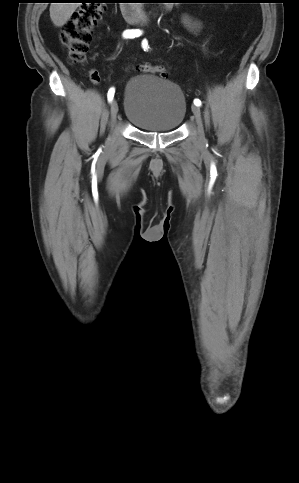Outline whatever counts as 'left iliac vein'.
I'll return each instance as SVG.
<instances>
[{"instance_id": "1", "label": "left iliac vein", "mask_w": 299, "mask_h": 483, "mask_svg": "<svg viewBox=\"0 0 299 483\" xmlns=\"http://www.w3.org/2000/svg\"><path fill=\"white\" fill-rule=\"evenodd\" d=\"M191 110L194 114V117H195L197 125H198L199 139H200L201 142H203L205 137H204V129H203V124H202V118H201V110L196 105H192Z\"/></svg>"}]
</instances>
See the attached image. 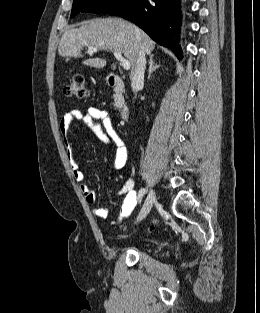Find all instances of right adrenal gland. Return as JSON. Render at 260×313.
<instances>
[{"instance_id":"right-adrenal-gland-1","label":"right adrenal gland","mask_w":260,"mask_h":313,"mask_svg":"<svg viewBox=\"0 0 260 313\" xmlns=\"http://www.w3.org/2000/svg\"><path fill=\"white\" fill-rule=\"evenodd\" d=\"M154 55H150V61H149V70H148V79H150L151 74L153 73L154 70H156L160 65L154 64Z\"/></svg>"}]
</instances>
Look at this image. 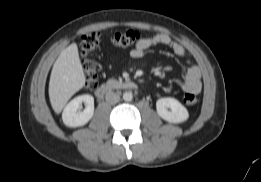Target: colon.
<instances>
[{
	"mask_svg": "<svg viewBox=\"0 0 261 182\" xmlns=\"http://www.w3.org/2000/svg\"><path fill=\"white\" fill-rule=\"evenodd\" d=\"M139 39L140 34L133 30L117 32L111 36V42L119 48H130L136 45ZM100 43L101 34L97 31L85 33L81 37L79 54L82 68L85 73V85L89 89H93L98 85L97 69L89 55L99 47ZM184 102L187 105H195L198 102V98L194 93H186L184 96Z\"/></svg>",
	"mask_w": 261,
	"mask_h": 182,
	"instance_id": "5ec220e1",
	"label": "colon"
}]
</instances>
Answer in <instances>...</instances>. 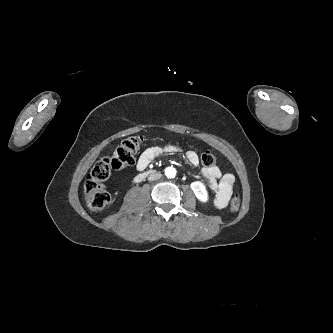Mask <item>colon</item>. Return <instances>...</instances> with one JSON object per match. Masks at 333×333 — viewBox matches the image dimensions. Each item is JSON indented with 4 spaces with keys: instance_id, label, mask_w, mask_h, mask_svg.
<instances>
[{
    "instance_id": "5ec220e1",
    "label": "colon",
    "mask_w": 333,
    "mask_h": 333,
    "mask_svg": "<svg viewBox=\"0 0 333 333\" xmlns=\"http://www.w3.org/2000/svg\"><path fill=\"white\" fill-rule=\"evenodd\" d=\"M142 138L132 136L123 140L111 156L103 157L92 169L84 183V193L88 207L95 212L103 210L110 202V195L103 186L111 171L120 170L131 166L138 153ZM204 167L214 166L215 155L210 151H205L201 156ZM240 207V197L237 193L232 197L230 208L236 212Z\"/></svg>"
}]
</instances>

--

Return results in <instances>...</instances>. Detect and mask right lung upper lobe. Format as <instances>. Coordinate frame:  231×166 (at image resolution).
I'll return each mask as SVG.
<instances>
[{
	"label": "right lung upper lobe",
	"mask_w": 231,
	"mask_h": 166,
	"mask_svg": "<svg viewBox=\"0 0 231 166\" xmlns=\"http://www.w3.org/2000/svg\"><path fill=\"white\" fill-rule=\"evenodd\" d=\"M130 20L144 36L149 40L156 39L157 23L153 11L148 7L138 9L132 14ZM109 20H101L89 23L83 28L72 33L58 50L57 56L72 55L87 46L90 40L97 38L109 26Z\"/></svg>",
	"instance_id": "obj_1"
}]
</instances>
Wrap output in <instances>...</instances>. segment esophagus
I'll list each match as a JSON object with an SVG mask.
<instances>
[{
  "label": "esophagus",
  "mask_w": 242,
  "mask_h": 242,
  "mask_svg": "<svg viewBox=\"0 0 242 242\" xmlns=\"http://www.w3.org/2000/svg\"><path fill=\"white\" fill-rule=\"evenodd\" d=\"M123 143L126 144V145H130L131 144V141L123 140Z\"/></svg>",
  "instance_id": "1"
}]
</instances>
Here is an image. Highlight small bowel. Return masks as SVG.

--

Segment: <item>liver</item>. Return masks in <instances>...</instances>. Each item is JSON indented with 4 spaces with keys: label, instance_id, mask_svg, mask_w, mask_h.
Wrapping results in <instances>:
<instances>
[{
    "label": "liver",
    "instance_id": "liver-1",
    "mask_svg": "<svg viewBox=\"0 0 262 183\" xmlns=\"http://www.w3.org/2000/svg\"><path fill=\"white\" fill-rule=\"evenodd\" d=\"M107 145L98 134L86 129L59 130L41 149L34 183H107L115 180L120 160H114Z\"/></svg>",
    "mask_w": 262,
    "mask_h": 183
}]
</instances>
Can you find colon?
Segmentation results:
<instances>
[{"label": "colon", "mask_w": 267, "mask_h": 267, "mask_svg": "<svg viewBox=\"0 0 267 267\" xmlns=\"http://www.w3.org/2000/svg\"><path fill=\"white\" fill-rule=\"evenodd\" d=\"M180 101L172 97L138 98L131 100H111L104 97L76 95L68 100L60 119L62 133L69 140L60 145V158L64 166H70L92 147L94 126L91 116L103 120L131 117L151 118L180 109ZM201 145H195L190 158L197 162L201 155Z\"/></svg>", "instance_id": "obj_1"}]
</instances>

▸ EXERCISE: Everything above from the line containing "Wrap output in" through the line containing "Here is an image." must be copied exactly. Nothing outside that range belongs in the answer.

▸ ANSWER TO THIS EXERCISE:
Wrap output in <instances>...</instances>. segment esophagus
I'll list each match as a JSON object with an SVG mask.
<instances>
[{
  "label": "esophagus",
  "mask_w": 242,
  "mask_h": 242,
  "mask_svg": "<svg viewBox=\"0 0 242 242\" xmlns=\"http://www.w3.org/2000/svg\"><path fill=\"white\" fill-rule=\"evenodd\" d=\"M123 143L126 144V145H130L131 144V141L123 140Z\"/></svg>",
  "instance_id": "1"
}]
</instances>
Here is an image. Highlight small bowel. Return masks as SVG.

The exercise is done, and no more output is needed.